I have numerous recipes for cioppino, but the best one is filled with a ton of ingredients, but once the prep is done it is just a matter of sautéing, tossing in tomatoes, stock and about a 45-minute simmer before tossing in your own favorite seafood.  This recipe is very adaptable

1/4 cup extra-virgin olive oil
8 large garlic cloves—6 finely chopped, 2 whole
3 jalapeños, seeded and minced
2 red bell peppers, finely chopped
1 large onion, finely chopped
1 fennel bulb diced*
2 anchovy fillets or a squeeze of a teaspoon or so of anchovy paste
2 large bay leaves, fish out before serving
6 or so basil leaves
Saffron
Fennel salt or seed pinches
Pinches of seafood seasoning*
*optional sausage seasoning that contains fennel, just a few pinches.
2 tablespoons tomato paste (I had plenty of roasted tomatoes and didn’t want a thicker broth)
1/2 cup dry red wine and 1/2 cup white wine
One 28-ounce can peeled tomatoes, finely chopped or (whisk briefly with a stick blender) * (2 lbs. freshly roasted tomatoes)
2 cups homemade lobster stock
2-8 ounce bottles clam broth
1-1/2 cups shrimp stock
Salt and freshly ground pepper
Basil purée instructions:

For the basil purée: Make the basil purée in a mini food processor, combine the basil leaves with the whole garlic and process until the garlic is finely chopped. Add the remaining 1/2 cup of olive oil and the crushed red pepper and process the basil puree until smooth. Season with salt and pepper.  Refrigerate until serving time.

Making the cioppino base: In a very large soup pot, heat 1/4 cup of the olive oil until shimmering. Add the chopped garlic, anchovies, jalapeños, bell peppers, onion and bay leaf and cook, stirring occasionally, over moderately high heat until softened, about 5-7 minutes. Add the roasted tomatoes and cook, stirring, for 1 minute. Add the wine and cook until nearly evaporated, about 1 minute longer.  Add the clam broth, shrimp, lobster broth, season lightly with salt and generously with pepper, and bring to a boil. Simmer over moderate heat until the broth is reduced to about 8 cups, about 20 minutes.

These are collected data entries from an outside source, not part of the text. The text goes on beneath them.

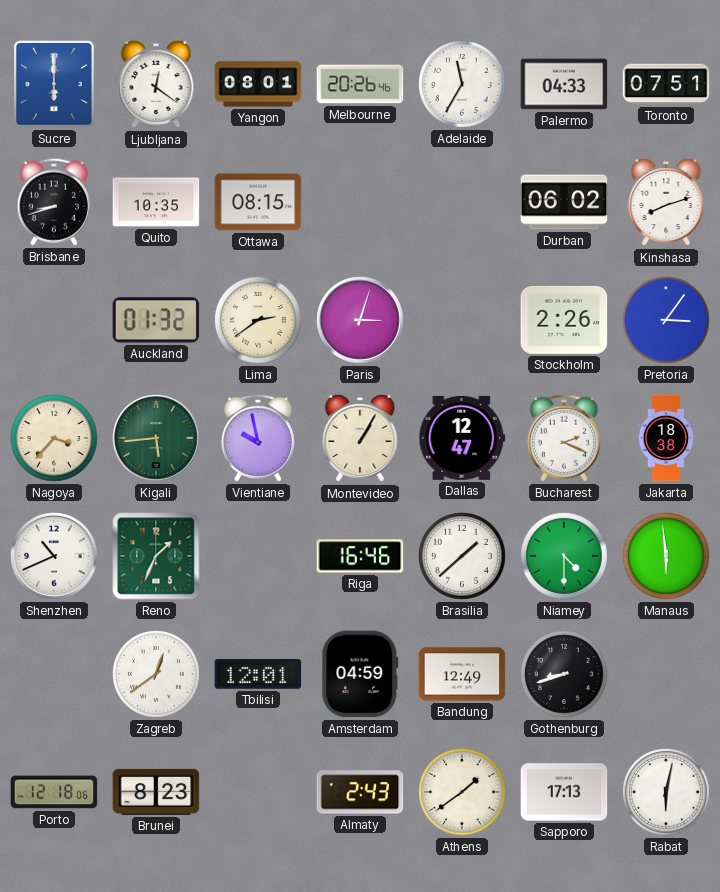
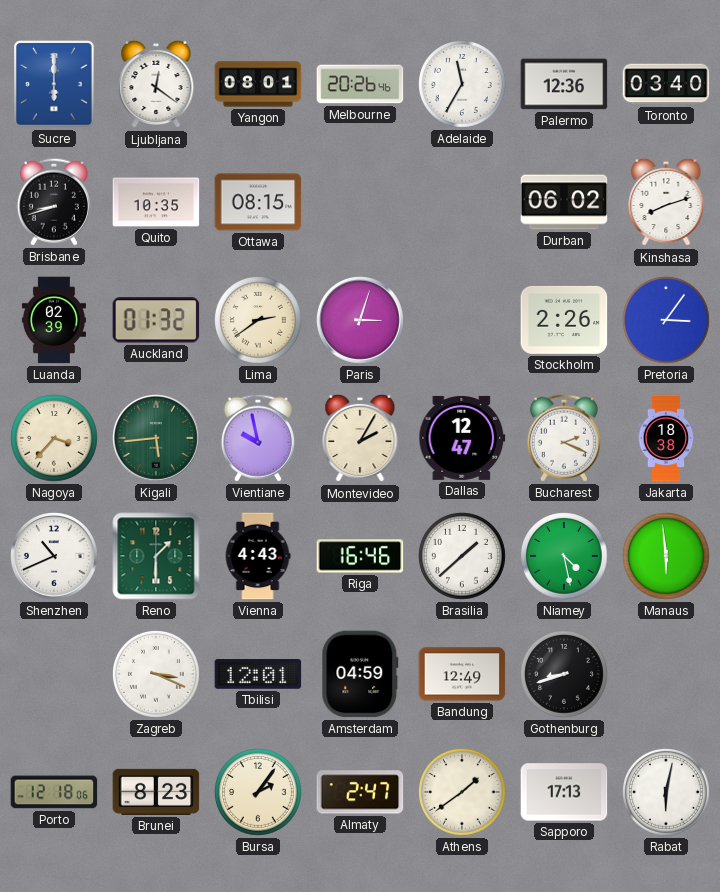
Palermo: 04:33 -> 12:36
Toronto: 07:51 -> 03:40
Luanda: none -> 02:39
Montevideo: 1:05 -> 2:05
Reno: 1:34 -> 1:30
Vienna: none -> 4:43
Niamey: 4:30 -> 4:28
Zagreb: 12:39 -> 3:19
Bursa: none -> 2:06
Almaty: 2:43 -> 2:47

I like to make the broth a day ahead of time as it is easily reheated before adding the seafood.  I like to steam the clams and mussels just before serving time wit so many it is hard to get them to open at the same time…Steam them in a large pan and pluck them out just as the pop open, place on a large platter.  When the soup base comes to a gentle boil, ladle a little over the clams and start adding the rest of your seafood ingredients, the calamari should cook for only a couple of minutes while the everything else takes 2-3 minutes in the bubbling hot broth…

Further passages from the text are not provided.